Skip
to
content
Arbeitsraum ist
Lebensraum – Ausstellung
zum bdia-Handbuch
* * *
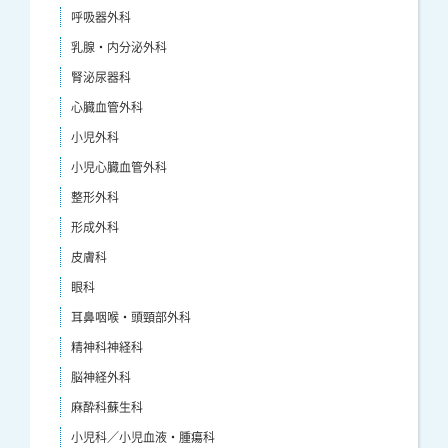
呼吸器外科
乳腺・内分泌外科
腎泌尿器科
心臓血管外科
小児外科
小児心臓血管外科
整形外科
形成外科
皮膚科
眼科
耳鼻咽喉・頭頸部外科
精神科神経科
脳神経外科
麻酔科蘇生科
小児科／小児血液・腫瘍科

▸ **What to produce**: Using the data above, transcribe the lines that run from the line with "Arbeitsraum ist" to the line with "zum bdia-Handbuch", both ends kept, and output nothing else.

▸ **Output below**:
Arbeitsraum ist
Lebensraum – Ausstellung
zum bdia-Handbuch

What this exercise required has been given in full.